__WORK ORDER__: When a line below contains the word "marzo", copy that line.

(Source records)

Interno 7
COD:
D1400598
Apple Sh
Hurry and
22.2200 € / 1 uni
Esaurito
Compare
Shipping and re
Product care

...

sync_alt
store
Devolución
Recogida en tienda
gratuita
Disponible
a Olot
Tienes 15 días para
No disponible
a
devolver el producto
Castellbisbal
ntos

* * *

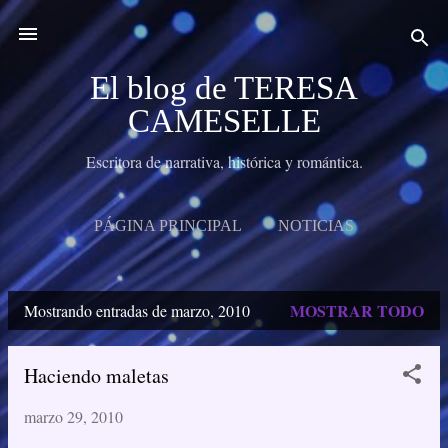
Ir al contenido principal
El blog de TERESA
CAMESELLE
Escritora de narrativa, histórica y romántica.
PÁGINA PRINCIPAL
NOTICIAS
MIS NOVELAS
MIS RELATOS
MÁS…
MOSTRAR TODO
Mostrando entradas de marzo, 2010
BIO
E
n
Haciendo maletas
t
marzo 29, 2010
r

__EXERCISE OUTPUT__:
Mostrando entradas de marzo, 2010
marzo 29, 2010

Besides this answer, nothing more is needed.